I agree with OP. Honestly, if we wanted BG3 to be a Baldur's Gate game worthy of the name, that ship has sailed the moment Wizards decided to give the rights to Larian, a game company that is very clearly afraid to even PEEK out of their comfort zone. Now the best we can hope for is a good Larian RPG, but the fact they went for the name just as a cashgrab without respect for either the Infinity Engine games or D&D in general will keep stinging me quite a bit, even if BG3 turns out to be a good game.
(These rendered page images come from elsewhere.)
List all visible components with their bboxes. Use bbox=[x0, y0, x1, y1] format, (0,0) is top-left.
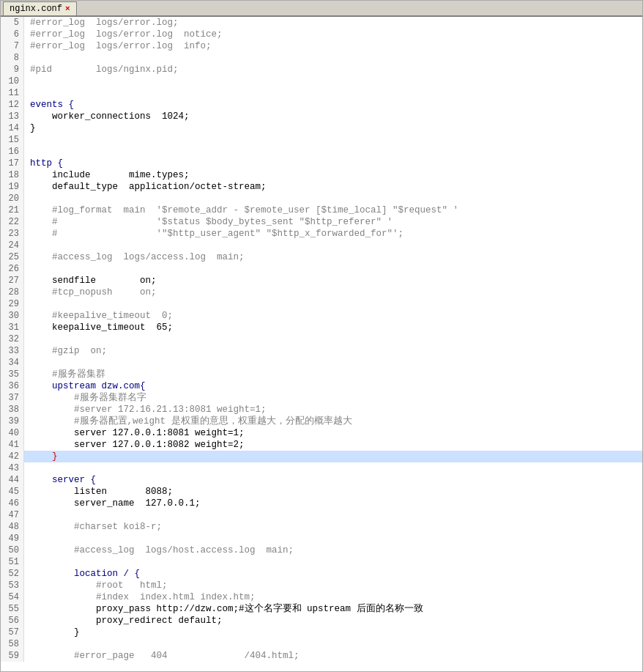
line-row: 47 bbox=[1, 509, 642, 521]
line-row: 46 server_name 127.0.0.1; bbox=[1, 498, 642, 509]
line-content bbox=[24, 638, 30, 650]
line-content: #服务器配置,weight 是权重的意思，权重越大，分配的概率越大 bbox=[24, 416, 352, 427]
line-row: 44 server { bbox=[1, 474, 642, 486]
line-number: 27 bbox=[1, 275, 24, 287]
line-content: #access_log logs/access.log main; bbox=[24, 251, 245, 263]
line-row: 42 } bbox=[1, 451, 642, 462]
tab-close-button[interactable]: × bbox=[65, 4, 70, 13]
line-content: proxy_redirect default; bbox=[24, 615, 223, 627]
line-row: 22 # '$status $body_bytes_sent "$http_re… bbox=[1, 216, 642, 228]
line-row: 59 #error_page 404 /404.html; bbox=[1, 650, 642, 662]
line-row: 32 bbox=[1, 333, 642, 345]
line-number: 47 bbox=[1, 509, 24, 521]
line-content: #pid logs/nginx.pid; bbox=[24, 64, 179, 75]
line-row: 35 #服务器集群 bbox=[1, 369, 642, 380]
line-row: 50 #access_log logs/host.access.log main… bbox=[1, 544, 642, 556]
line-content: # '$status $body_bytes_sent "$http_refer… bbox=[24, 216, 393, 228]
line-number: 37 bbox=[1, 392, 24, 404]
line-row: 21 #log_format main '$remote_addr - $rem… bbox=[1, 204, 642, 216]
line-row: 16 bbox=[1, 146, 642, 158]
line-content bbox=[24, 533, 30, 544]
line-content: server { bbox=[24, 474, 96, 486]
line-content: location / { bbox=[24, 568, 140, 580]
line-row: 52 location / { bbox=[1, 568, 642, 580]
line-number: 29 bbox=[1, 298, 24, 310]
line-row: 40 server 127.0.0.1:8081 weight=1; bbox=[1, 427, 642, 439]
line-number: 14 bbox=[1, 122, 24, 134]
line-row: 45 listen 8088; bbox=[1, 486, 642, 498]
line-number: 5 bbox=[1, 17, 24, 29]
line-content: #error_log logs/error.log; bbox=[24, 17, 179, 29]
line-row: 17http { bbox=[1, 158, 642, 169]
file-tab[interactable]: nginx.conf × bbox=[3, 1, 77, 15]
line-content: #root html; bbox=[24, 580, 168, 591]
line-number: 7 bbox=[1, 40, 24, 52]
line-number: 32 bbox=[1, 333, 24, 345]
line-content: #tcp_nopush on; bbox=[24, 287, 157, 298]
line-content: worker_connections 1024; bbox=[24, 111, 190, 122]
line-number: 45 bbox=[1, 486, 24, 498]
line-content: listen 8088; bbox=[24, 486, 173, 498]
line-content: proxy_pass http://dzw.com;#这个名字要和 upstre… bbox=[24, 603, 423, 615]
line-content: sendfile on; bbox=[24, 275, 157, 287]
line-row: 15 bbox=[1, 134, 642, 146]
line-row: 56 proxy_redirect default; bbox=[1, 615, 642, 627]
line-content: http { bbox=[24, 158, 63, 169]
line-number: 19 bbox=[1, 181, 24, 193]
line-row: 23 # '"$http_user_agent" "$http_x_forwar… bbox=[1, 228, 642, 240]
line-number: 13 bbox=[1, 111, 24, 122]
line-row: 29 bbox=[1, 298, 642, 310]
line-row: 5#error_log logs/error.log; bbox=[1, 17, 642, 29]
line-number: 30 bbox=[1, 310, 24, 322]
line-number: 51 bbox=[1, 556, 24, 568]
line-number: 52 bbox=[1, 568, 24, 580]
line-row: 24 bbox=[1, 240, 642, 251]
line-number: 42 bbox=[1, 451, 24, 462]
line-content: #服务器集群名字 bbox=[24, 392, 146, 404]
line-content: include mime.types; bbox=[24, 169, 190, 181]
line-number: 44 bbox=[1, 474, 24, 486]
line-number: 43 bbox=[1, 462, 24, 474]
line-number: 55 bbox=[1, 603, 24, 615]
line-number: 53 bbox=[1, 580, 24, 591]
line-row: 18 include mime.types; bbox=[1, 169, 642, 181]
line-content: default_type application/octet-stream; bbox=[24, 181, 267, 193]
code-editor[interactable]: 5#error_log logs/error.log;6#error_log l… bbox=[1, 17, 642, 662]
line-row: 58 bbox=[1, 638, 642, 650]
line-content: #server 172.16.21.13:8081 weight=1; bbox=[24, 404, 267, 416]
line-content: server 127.0.0.1:8082 weight=2; bbox=[24, 439, 245, 451]
line-number: 25 bbox=[1, 251, 24, 263]
line-number: 34 bbox=[1, 357, 24, 369]
line-content bbox=[24, 509, 30, 521]
line-content: upstream dzw.com{ bbox=[24, 380, 146, 392]
line-number: 15 bbox=[1, 134, 24, 146]
line-number: 22 bbox=[1, 216, 24, 228]
line-number: 17 bbox=[1, 158, 24, 169]
line-row: 31 keepalive_timeout 65; bbox=[1, 322, 642, 333]
line-content: server 127.0.0.1:8081 weight=1; bbox=[24, 427, 245, 439]
line-number: 41 bbox=[1, 439, 24, 451]
line-number: 10 bbox=[1, 75, 24, 87]
line-number: 50 bbox=[1, 544, 24, 556]
line-number: 20 bbox=[1, 193, 24, 204]
line-row: 8 bbox=[1, 52, 642, 64]
line-content: # '"$http_user_agent" "$http_x_forwarded… bbox=[24, 228, 404, 240]
line-content: keepalive_timeout 65; bbox=[24, 322, 173, 333]
line-content: } bbox=[24, 122, 36, 134]
line-content: #error_log logs/error.log notice; bbox=[24, 29, 223, 40]
line-number: 16 bbox=[1, 146, 24, 158]
line-row: 57 } bbox=[1, 627, 642, 638]
line-number: 28 bbox=[1, 287, 24, 298]
line-number: 12 bbox=[1, 99, 24, 111]
line-content: #index index.html index.htm; bbox=[24, 591, 256, 603]
line-content bbox=[24, 193, 30, 204]
line-number: 11 bbox=[1, 87, 24, 99]
line-number: 38 bbox=[1, 404, 24, 416]
line-row: 33 #gzip on; bbox=[1, 345, 642, 357]
line-row: 7#error_log logs/error.log info; bbox=[1, 40, 642, 52]
line-number: 40 bbox=[1, 427, 24, 439]
editor-window: nginx.conf × 5#error_log logs/error.log;… bbox=[0, 0, 643, 672]
line-content bbox=[24, 263, 30, 275]
line-row: 48 #charset koi8-r; bbox=[1, 521, 642, 533]
line-number: 35 bbox=[1, 369, 24, 380]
Getting strong Fallout 3/4 vibes here... Maybe we can hope for something like New Vegas, made by someone else, who actually likes/respects the originals?

If I were an optimist, I'd say there is still some hope for BG3 becoming closer to 5e D&D (but to me, that's not nearly as important), but no hope at all that they will even attempt to change BG3 to feel (at least a bit more) like an actual Baldur's Gate game. Many of Larian's game (and world) design decisions go literally exactly the opposite way.
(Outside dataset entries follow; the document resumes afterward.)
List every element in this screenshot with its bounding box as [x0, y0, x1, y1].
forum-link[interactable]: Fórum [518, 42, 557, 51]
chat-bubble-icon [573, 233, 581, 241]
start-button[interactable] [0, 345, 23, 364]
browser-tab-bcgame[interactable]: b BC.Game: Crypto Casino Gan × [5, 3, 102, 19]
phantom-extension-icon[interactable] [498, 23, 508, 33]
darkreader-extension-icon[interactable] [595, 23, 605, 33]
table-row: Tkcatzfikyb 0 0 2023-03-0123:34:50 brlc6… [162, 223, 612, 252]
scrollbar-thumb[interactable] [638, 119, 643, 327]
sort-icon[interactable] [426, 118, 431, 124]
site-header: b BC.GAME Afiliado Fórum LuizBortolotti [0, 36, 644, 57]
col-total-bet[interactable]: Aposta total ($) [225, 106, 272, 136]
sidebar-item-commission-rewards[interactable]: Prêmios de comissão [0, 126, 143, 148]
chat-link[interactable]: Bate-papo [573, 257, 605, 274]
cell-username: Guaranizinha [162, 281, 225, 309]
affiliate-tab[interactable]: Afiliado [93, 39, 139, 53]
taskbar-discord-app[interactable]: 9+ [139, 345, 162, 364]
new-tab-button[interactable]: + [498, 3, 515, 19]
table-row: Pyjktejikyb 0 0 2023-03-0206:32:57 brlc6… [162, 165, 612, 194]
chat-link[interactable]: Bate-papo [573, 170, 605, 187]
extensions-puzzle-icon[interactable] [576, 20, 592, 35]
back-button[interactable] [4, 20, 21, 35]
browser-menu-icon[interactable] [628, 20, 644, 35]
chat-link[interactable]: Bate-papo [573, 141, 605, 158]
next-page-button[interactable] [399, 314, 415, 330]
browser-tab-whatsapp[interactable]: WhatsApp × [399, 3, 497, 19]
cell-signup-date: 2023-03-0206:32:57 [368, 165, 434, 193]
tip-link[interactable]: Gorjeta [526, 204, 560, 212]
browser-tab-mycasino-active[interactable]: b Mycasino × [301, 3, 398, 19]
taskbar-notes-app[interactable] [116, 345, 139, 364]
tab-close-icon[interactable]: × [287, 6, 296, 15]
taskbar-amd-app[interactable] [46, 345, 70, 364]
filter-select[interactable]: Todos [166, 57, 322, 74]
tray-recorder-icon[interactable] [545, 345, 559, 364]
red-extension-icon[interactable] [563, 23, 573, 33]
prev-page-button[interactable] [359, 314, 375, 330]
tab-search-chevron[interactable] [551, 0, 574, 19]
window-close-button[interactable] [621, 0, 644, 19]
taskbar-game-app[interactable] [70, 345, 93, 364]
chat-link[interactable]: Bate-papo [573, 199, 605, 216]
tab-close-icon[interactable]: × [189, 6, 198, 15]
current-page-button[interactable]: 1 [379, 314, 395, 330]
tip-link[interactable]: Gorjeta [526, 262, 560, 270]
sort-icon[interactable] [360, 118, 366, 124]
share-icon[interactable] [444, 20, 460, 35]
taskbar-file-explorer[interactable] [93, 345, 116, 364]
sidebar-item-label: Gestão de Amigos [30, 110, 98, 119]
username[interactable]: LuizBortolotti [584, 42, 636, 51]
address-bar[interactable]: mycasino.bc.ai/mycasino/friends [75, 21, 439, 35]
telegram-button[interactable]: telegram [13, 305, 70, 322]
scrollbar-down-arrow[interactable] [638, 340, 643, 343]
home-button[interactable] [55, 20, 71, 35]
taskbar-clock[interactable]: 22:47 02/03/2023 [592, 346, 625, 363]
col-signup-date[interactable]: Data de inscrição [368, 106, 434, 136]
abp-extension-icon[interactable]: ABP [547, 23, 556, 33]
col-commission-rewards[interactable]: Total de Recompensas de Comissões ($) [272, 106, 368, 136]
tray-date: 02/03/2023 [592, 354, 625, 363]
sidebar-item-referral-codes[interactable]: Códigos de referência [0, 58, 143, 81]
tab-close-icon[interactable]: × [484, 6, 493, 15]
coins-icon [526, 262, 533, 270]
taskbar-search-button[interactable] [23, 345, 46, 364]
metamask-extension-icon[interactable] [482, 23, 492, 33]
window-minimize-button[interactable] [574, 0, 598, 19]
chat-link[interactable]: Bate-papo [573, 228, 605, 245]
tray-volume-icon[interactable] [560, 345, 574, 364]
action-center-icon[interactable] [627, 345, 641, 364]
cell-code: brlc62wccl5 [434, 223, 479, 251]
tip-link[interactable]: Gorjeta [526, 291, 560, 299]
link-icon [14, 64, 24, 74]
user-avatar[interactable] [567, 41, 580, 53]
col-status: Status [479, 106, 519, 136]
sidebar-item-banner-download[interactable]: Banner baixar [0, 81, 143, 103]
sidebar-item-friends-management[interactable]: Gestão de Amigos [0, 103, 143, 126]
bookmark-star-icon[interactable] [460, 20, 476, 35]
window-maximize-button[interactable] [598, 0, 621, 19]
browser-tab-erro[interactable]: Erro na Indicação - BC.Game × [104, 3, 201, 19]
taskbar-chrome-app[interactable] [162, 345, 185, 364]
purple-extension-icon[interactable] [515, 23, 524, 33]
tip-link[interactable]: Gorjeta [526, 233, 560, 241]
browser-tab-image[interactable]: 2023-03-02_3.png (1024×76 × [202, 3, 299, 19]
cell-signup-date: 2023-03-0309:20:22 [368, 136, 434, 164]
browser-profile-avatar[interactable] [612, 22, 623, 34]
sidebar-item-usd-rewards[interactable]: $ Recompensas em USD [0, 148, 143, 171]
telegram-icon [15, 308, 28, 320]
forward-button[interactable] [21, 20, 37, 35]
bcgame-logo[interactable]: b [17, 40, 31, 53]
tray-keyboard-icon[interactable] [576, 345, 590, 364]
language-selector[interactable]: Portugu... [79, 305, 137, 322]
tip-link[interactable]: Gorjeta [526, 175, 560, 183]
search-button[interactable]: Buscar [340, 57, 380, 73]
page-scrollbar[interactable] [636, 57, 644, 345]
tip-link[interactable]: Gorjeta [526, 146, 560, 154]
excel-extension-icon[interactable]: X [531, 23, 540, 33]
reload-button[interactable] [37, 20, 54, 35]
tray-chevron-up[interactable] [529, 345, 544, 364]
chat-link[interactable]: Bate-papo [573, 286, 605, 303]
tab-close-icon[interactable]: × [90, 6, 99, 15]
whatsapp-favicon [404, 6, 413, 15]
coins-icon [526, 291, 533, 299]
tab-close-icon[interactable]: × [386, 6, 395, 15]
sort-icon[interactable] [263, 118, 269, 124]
This has probably been posted a few times before, but:


The 20+yo games manage to give me a 9999x more faithful impression of an actual living and breathing world that keeps existing even when the player character is not there, with characters whose existence, motivations and interests are not defined only by their relation to the player. This is my main problem with BG3: Static, theme-parky locations where everything is mashed close together (for convenience?) and time simply doesn't exist; player-centric characters (and player-sexual companions, but whatever...) written/scripted in such a way that it's clear when their sole purpose is to provide the player with dialogue(s) and/or quest(s) and/or a cutscene or two; locations where almost every inch has to have some kind of purpose _to the player_...
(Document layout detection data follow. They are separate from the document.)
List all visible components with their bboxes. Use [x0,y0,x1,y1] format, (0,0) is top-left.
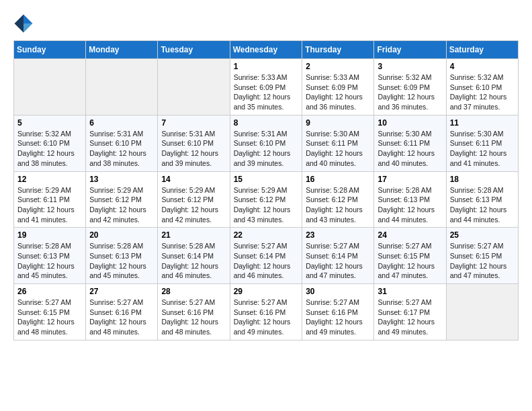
day-info: Sunrise: 5:28 AM Sunset: 6:13 PM Dayligh… [450,185,515,225]
calendar-week-row: 19Sunrise: 5:28 AM Sunset: 6:13 PM Dayli… [14,228,519,284]
calendar-cell: 31Sunrise: 5:27 AM Sunset: 6:17 PM Dayli… [374,284,446,340]
day-number: 17 [378,175,442,184]
day-number: 4 [450,62,515,71]
svg-marker-1 [15,15,24,24]
day-number: 20 [89,230,154,240]
day-number: 16 [306,175,370,184]
day-info: Sunrise: 5:28 AM Sunset: 6:13 PM Dayligh… [378,185,442,225]
calendar-cell: 20Sunrise: 5:28 AM Sunset: 6:13 PM Dayli… [86,228,158,284]
weekday-header: Thursday [302,41,374,59]
weekday-header: Friday [374,41,446,59]
day-info: Sunrise: 5:27 AM Sunset: 6:14 PM Dayligh… [306,241,370,281]
calendar-cell [14,59,86,116]
day-number: 18 [450,175,515,184]
calendar-cell: 28Sunrise: 5:27 AM Sunset: 6:16 PM Dayli… [158,284,230,340]
day-number: 19 [17,230,82,240]
day-info: Sunrise: 5:27 AM Sunset: 6:16 PM Dayligh… [89,298,154,337]
day-info: Sunrise: 5:28 AM Sunset: 6:13 PM Dayligh… [17,241,82,281]
calendar-cell: 13Sunrise: 5:29 AM Sunset: 6:12 PM Dayli… [86,171,158,228]
day-info: Sunrise: 5:28 AM Sunset: 6:14 PM Dayligh… [161,241,226,281]
day-info: Sunrise: 5:27 AM Sunset: 6:15 PM Dayligh… [17,298,82,337]
day-info: Sunrise: 5:32 AM Sunset: 6:10 PM Dayligh… [450,73,515,112]
calendar-cell: 22Sunrise: 5:27 AM Sunset: 6:14 PM Dayli… [230,228,302,284]
calendar-cell: 5Sunrise: 5:32 AM Sunset: 6:10 PM Daylig… [14,115,86,171]
day-number: 6 [89,118,154,128]
day-number: 23 [306,230,370,240]
calendar-cell: 19Sunrise: 5:28 AM Sunset: 6:13 PM Dayli… [14,228,86,284]
day-info: Sunrise: 5:30 AM Sunset: 6:11 PM Dayligh… [378,129,442,169]
day-info: Sunrise: 5:29 AM Sunset: 6:11 PM Dayligh… [17,185,82,225]
svg-marker-0 [24,15,33,24]
calendar-cell: 16Sunrise: 5:28 AM Sunset: 6:12 PM Dayli… [302,171,374,228]
day-info: Sunrise: 5:33 AM Sunset: 6:09 PM Dayligh… [234,73,299,112]
calendar-cell: 6Sunrise: 5:31 AM Sunset: 6:10 PM Daylig… [86,115,158,171]
calendar-cell: 4Sunrise: 5:32 AM Sunset: 6:10 PM Daylig… [446,59,518,116]
svg-marker-3 [24,24,33,33]
calendar-week-row: 26Sunrise: 5:27 AM Sunset: 6:15 PM Dayli… [14,284,519,340]
day-info: Sunrise: 5:30 AM Sunset: 6:11 PM Dayligh… [450,129,515,169]
calendar-cell: 26Sunrise: 5:27 AM Sunset: 6:15 PM Dayli… [14,284,86,340]
day-info: Sunrise: 5:31 AM Sunset: 6:10 PM Dayligh… [89,129,154,169]
day-info: Sunrise: 5:27 AM Sunset: 6:17 PM Dayligh… [378,298,442,337]
day-number: 5 [17,118,82,128]
weekday-header: Monday [86,41,158,59]
day-number: 1 [234,62,299,71]
day-number: 21 [161,230,226,240]
calendar-cell: 30Sunrise: 5:27 AM Sunset: 6:16 PM Dayli… [302,284,374,340]
calendar-cell: 10Sunrise: 5:30 AM Sunset: 6:11 PM Dayli… [374,115,446,171]
calendar-cell [446,284,518,340]
day-info: Sunrise: 5:29 AM Sunset: 6:12 PM Dayligh… [89,185,154,225]
day-number: 31 [378,287,442,296]
calendar-cell: 18Sunrise: 5:28 AM Sunset: 6:13 PM Dayli… [446,171,518,228]
page-header [13,13,519,34]
svg-marker-2 [15,24,24,33]
calendar-week-row: 12Sunrise: 5:29 AM Sunset: 6:11 PM Dayli… [14,171,519,228]
day-number: 7 [161,118,226,128]
day-number: 30 [306,287,370,296]
day-info: Sunrise: 5:28 AM Sunset: 6:13 PM Dayligh… [89,241,154,281]
day-number: 3 [378,62,442,71]
day-info: Sunrise: 5:31 AM Sunset: 6:10 PM Dayligh… [161,129,226,169]
calendar-cell: 12Sunrise: 5:29 AM Sunset: 6:11 PM Dayli… [14,171,86,228]
day-info: Sunrise: 5:33 AM Sunset: 6:09 PM Dayligh… [306,73,370,112]
weekday-header: Saturday [446,41,518,59]
calendar-cell: 1Sunrise: 5:33 AM Sunset: 6:09 PM Daylig… [230,59,302,116]
day-number: 9 [306,118,370,128]
logo [13,13,36,34]
calendar-cell: 7Sunrise: 5:31 AM Sunset: 6:10 PM Daylig… [158,115,230,171]
calendar-cell: 29Sunrise: 5:27 AM Sunset: 6:16 PM Dayli… [230,284,302,340]
day-info: Sunrise: 5:27 AM Sunset: 6:16 PM Dayligh… [306,298,370,337]
weekday-header: Wednesday [230,41,302,59]
day-number: 29 [234,287,299,296]
logo-icon [13,13,34,34]
calendar-cell: 3Sunrise: 5:32 AM Sunset: 6:09 PM Daylig… [374,59,446,116]
calendar-cell [158,59,230,116]
calendar-cell: 8Sunrise: 5:31 AM Sunset: 6:10 PM Daylig… [230,115,302,171]
calendar-cell: 15Sunrise: 5:29 AM Sunset: 6:12 PM Dayli… [230,171,302,228]
day-number: 11 [450,118,515,128]
weekday-header: Sunday [14,41,86,59]
calendar-cell: 23Sunrise: 5:27 AM Sunset: 6:14 PM Dayli… [302,228,374,284]
calendar-cell [86,59,158,116]
calendar-table: SundayMondayTuesdayWednesdayThursdayFrid… [13,40,519,340]
day-number: 28 [161,287,226,296]
day-number: 27 [89,287,154,296]
day-info: Sunrise: 5:27 AM Sunset: 6:16 PM Dayligh… [234,298,299,337]
day-info: Sunrise: 5:27 AM Sunset: 6:14 PM Dayligh… [234,241,299,281]
day-number: 12 [17,175,82,184]
day-info: Sunrise: 5:32 AM Sunset: 6:09 PM Dayligh… [378,73,442,112]
weekday-header: Tuesday [158,41,230,59]
day-info: Sunrise: 5:31 AM Sunset: 6:10 PM Dayligh… [234,129,299,169]
calendar-cell: 17Sunrise: 5:28 AM Sunset: 6:13 PM Dayli… [374,171,446,228]
day-number: 13 [89,175,154,184]
day-number: 10 [378,118,442,128]
header-row: SundayMondayTuesdayWednesdayThursdayFrid… [14,41,519,59]
day-info: Sunrise: 5:30 AM Sunset: 6:11 PM Dayligh… [306,129,370,169]
day-number: 25 [450,230,515,240]
day-info: Sunrise: 5:27 AM Sunset: 6:15 PM Dayligh… [378,241,442,281]
day-info: Sunrise: 5:28 AM Sunset: 6:12 PM Dayligh… [306,185,370,225]
day-info: Sunrise: 5:32 AM Sunset: 6:10 PM Dayligh… [17,129,82,169]
day-info: Sunrise: 5:29 AM Sunset: 6:12 PM Dayligh… [161,185,226,225]
day-info: Sunrise: 5:27 AM Sunset: 6:15 PM Dayligh… [450,241,515,281]
calendar-cell: 24Sunrise: 5:27 AM Sunset: 6:15 PM Dayli… [374,228,446,284]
I want (way more) bedrooms/bathrooms/toilets/latrines/useless store rooms - though, funnily enough, we sure DO get lots of useless/empty containers, almost on the other extreme end of the spectrum. I want to believe locations where people live were actually designed for people to live in and I want the game to give me the impression that people there actually do _live_. Yes, if you design a game world in such a manner, there will inevitably be some lost convenience and "wasted time" - but if the world you create is living and believable, then it's actually not a waste of time at all. 20+yo (Infinity Engine games, Fallout 1 & 2...) games were able to pull that off pretty well, I wonder what would happen if someone actually embraced this kind of world design with today's technologies. For a game that calls itself Baldur's Gate 3, a believable living world should have been an obligatory MUST HAVE in the pre-development/planning phases, instead we get a theme park "world" design that gets called out even by people that don't care about the originals, that's just sad...

Everything else (shitty controls, questionable combat, occasional cringy writing - the originals weren't completely without fault in this regard either) I can get over, but not this weird feeling that the whole BG3 world is in a snow globe.